Will Pass/MDedge News
Dr. Andreas Tiede

Duration of treatment is more strongly associated with thromboembolism than dose magnitude, said Andreas Tiede, MD, PhD, head of hemostaseology at Hannover (Germany) Medical School in Germany, noting that recommendations vary by non–factor replacement agent.

These remarks were part of a presentation about novel agents for treatment of hemophilia with inhibitors delivered at the annual congress of the European Association for Haemophilia and Allied Disorders.

“Concomitant use of factor products, both factor VIII and IX, and the bypassing agents, have usually preceded thromboembolic events in clinical trials [for non–factor replacement therapies] so this [topic] is crucial,” Dr. Tiede said.

Other experts recommend lower doses and shorter treatment durations. “I think that’s reasonable, but with some question mark behind the low doses,” he said. “I think it depends a little bit on the interaction between the non–factor replacement therapy and the bypassing agent in your patient.”

With a busy pipeline of non–factor replacement agents for hemophilia, such interactions are becoming increasingly relevant for clinicians and their patients.

Emicizumab, for instance, which is now approved for hemophilia with or without inhibitors, has synergistic activity with activated prothrombin complex concentrates (APCC). This was demonstrated by an emicizumab prophylaxis trial in which five out of eight patients with breakthrough bleeding who were treated with APPC at a dose higher than 100 IU/kg per day for more than 24 hours developed thrombotic microangiopathy. (N Engl J Med. 2017;377:809-18).

Other patients who received multiple infusions of APCC developed skin necrosis, cavernous vein thrombosis, and thrombophlebitis. Consequently, it is now recommended that APCC be avoided in patients taking emicizumab, and if unavoidable, given at the lowest dose possible. However, Dr. Tiede advised that this recommendation for APCC should not be extrapolated to encompass all factors and bypassing agents, based on existing data.
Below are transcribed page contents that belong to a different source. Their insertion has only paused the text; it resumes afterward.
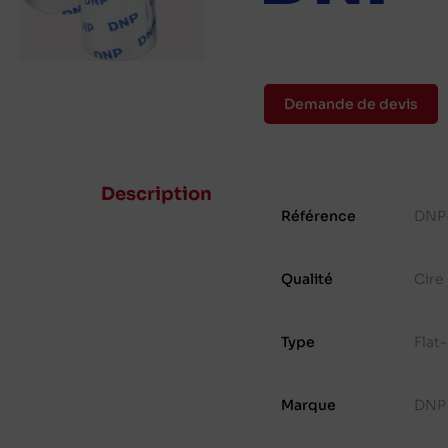
Demande de devis
Description
Référence
DNP
Qualité
Cire
Type
Flat
Marque
DNP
“Regarding higher or lower doses for initial treatment, I would be a little bit more careful,” he said. “That obviously depends on [whether] there is a synergistic effect with the non–factor replacement therapy and the bypassing agent. Synergistic effects have clearly been shown for the interaction of emicizumab and APCC, but when it comes to the interaction between emicizumab and VIIa, I’m not so sure. I don’t think that we have enough evidence to recommend lower doses of VIIa.”

Dr. Tiede also suggested that lower doses of factor VIII are probably unnecessary. “At high doses or high concentrations of factor VIII, emicizumab’s low affinity to the targets will not result in any significant action anymore,” he said. “So I think we have to wait for more data from basic research and also more clinical data.”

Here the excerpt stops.